▶ **PROBLEM TO SOLVE**: The expected result is a verbatim repetition of the lines from the start of the entries through the line containing "коконы вешали.их не заметить не возможно.", with the pictures removed.

═══ DATASET EXTRACT ═══

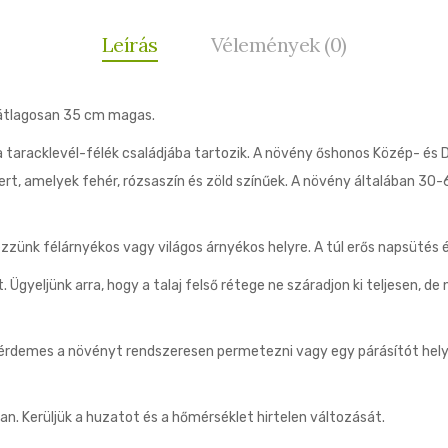
Leírás
Vélemények (0)
 átlagosan 35 cm magas.
 taracklevél-félék családjába tartozik. A növény őshonos Közép- és 
smert, amelyek fehér, rózsaszín és zöld színűek. A növény általában 30
ünk félárnyékos vagy világos árnyékos helyre. A túl erős napsütés ég
. Ügyeljünk arra, hogy a talaj felső rétege ne száradjon ki teljesen, de
érdemes a növényt rendszeresen permetezni vagy egy párásítót helye
n. Kerüljük a huzatot és a hőmérséklet hirtelen változását.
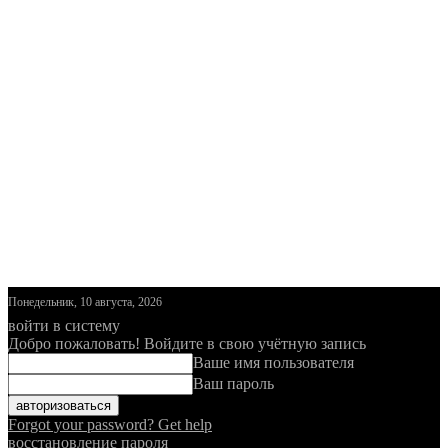
Понедельник, 10 августа, 2026
войти в систему
Добро пожаловать! Войдите в свою учётную запись
Ваше имя пользователя
Ваш пароль
Forgot your password? Get help
восстановление пароля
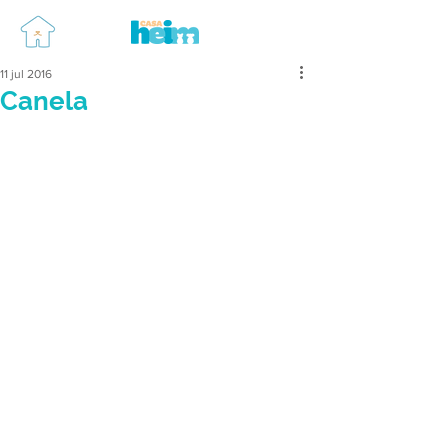
11 jul 2016
Canela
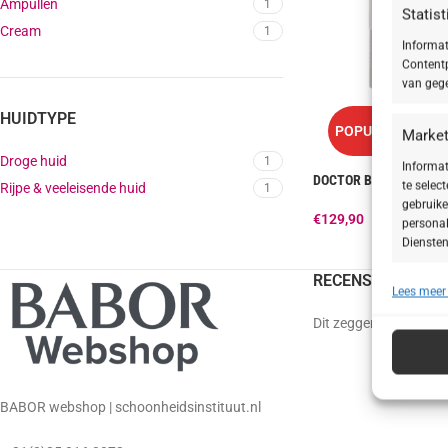
Ampullen
1
Statis
Cream
1
Informat
Contentp
van gege
HUIDTYPE
POPULAIR
Market
Droge huid
1
Informat
DOCTOR BABOR – LIFTIN
te selec
Rijpe & veeleisende huid
1
gebruike
€
129,90
personal
Diensten
RECENSIES
Lees meer
Toepa
Dit zeggen onze klant
Gegeven
Verschil
verzonde
BABOR webshop | schoonheidsinstituut.nl
Zorg d
fouten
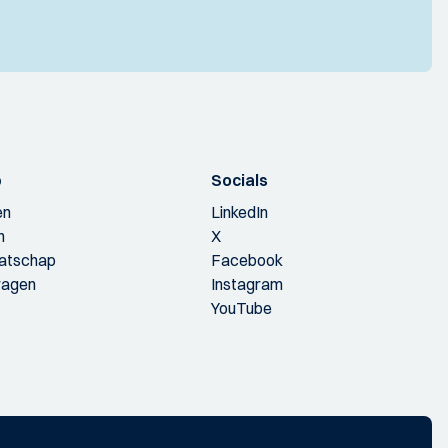
p
Socials
en
LinkedIn
n
X
aatschap
Facebook
ragen
Instagram
YouTube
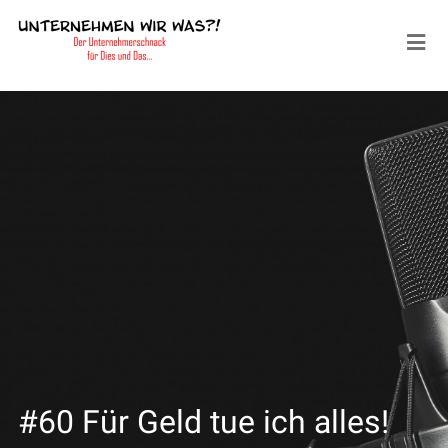
#60 Für Geld tue ich alles!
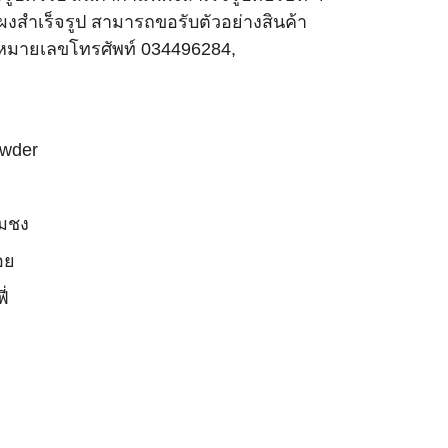
ำเร็จรูป สามารถขอรับตัวอย่างสินค้า
 หมายเลขโทรศัพท์ 034496284,
owder
อมชง
อย
ี่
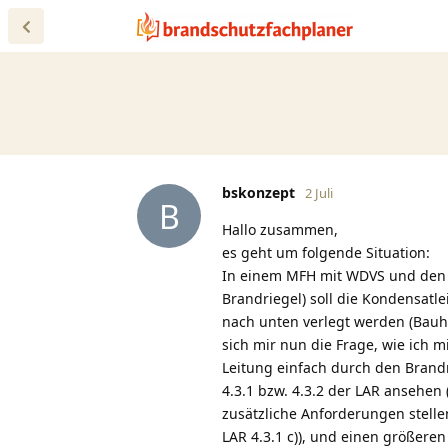
bskonzept
2 Juli
B
Hallo zusammen,
es geht um folgende Situation:
In einem MFH mit WDVS und den 
Brandriegel) soll die Kondensat
nach unten verlegt werden (Bauher
sich mir nun die Frage, wie ich 
Leitung einfach durch den Brandr
4.3.1 bzw. 4.3.2 der LAR ansehe
zusätzliche Anforderungen stelle
LAR 4.3.1 c)), und einen größere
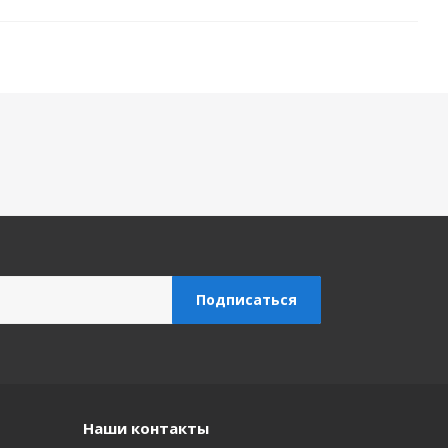
Наши контакты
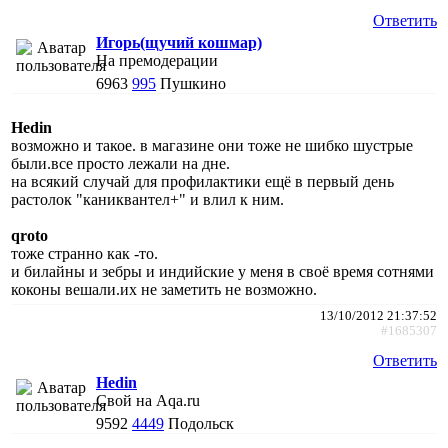
Ответить
Игорь(щучий кошмар)
На премодерации
6963
995
Пушкино
Hedin
возможно и такое. в магазине они тоже не шибко шустрые
были.все просто лежали на дне.
на всякий случай для профилактики ещё в первый день
растолок "каниквантел+" и влил к ним.
qroto
тоже странно как -то.
и билайны и зебры и индийские у меня в своё время сотнями
коконы вешали.их не заметить не возможно.
13/10/2012 21:37:52
#1685307
Ответить
Hedin
Свой на Aqa.ru
9592
4449
Подольск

═══

▶ **ANSWER TO THE EXERCISE**:
Leírás
Vélemények (0)
 átlagosan 35 cm magas.
 taracklevél-félék családjába tartozik. A növény őshonos Közép- és 
smert, amelyek fehér, rózsaszín és zöld színűek. A növény általában 30
ünk félárnyékos vagy világos árnyékos helyre. A túl erős napsütés ég
. Ügyeljünk arra, hogy a talaj felső rétege ne száradjon ki teljesen, de
érdemes a növényt rendszeresen permetezni vagy egy párásítót helye
n. Kerüljük a huzatot és a hőmérséklet hirtelen változását.
Понедельник, 10 августа, 2026
войти в систему
Добро пожаловать! Войдите в свою учётную запись
Ваше имя пользователя
Ваш пароль
Forgot your password? Get help
восстановление пароля
11 jul 2016
Canela
Ampullen
1
Statis
Cream
1
Informat
Contentp
van gege
HUIDTYPE
POPULAIR
Market
Droge huid
1
Informat
DOCTOR BABOR – LIFTIN
te selec
Rijpe & veeleisende huid
1
gebruike
€
129,90
personal
Diensten
RECENSIES
Lees meer
Toepa
Dit zeggen onze klant
Gegeven
Verschil
verzonde
BABOR webshop | schoonheidsinstituut.nl
Zorg d
fouten
p
Socials
en
LinkedIn
n
X
aatschap
Facebook
ragen
Instagram
YouTube
#60 Für Geld tue ich alles!
ำเร็จรูป สามารถขอรับตัวอย่างสินค้า
 หมายเลขโทรศัพท์ 034496284,
owder
อมชง
อย
ี่
bskonzept
2 Juli
B
Hallo zusammen,
es geht um folgende Situation:
In einem MFH mit WDVS und den 
Brandriegel) soll die Kondensat
nach unten verlegt werden (Bauher
sich mir nun die Frage, wie ich 
Leitung einfach durch den Brandr
4.3.1 bzw. 4.3.2 der LAR ansehe
zusätzliche Anforderungen stelle
LAR 4.3.1 c)), und einen größere
Наши контакты
Ответить
Игорь(щучий кошмар)
На премодерации
6963
995
Пушкино
Hedin
возможно и такое. в магазине они тоже не шибко шустрые
были.все просто лежали на дне.
на всякий случай для профилактики ещё в первый день
растолок "каниквантел+" и влил к ним.
qroto
тоже странно как -то.
и билайны и зебры и индийские у меня в своё время сотнями
коконы вешали.их не заметить не возможно.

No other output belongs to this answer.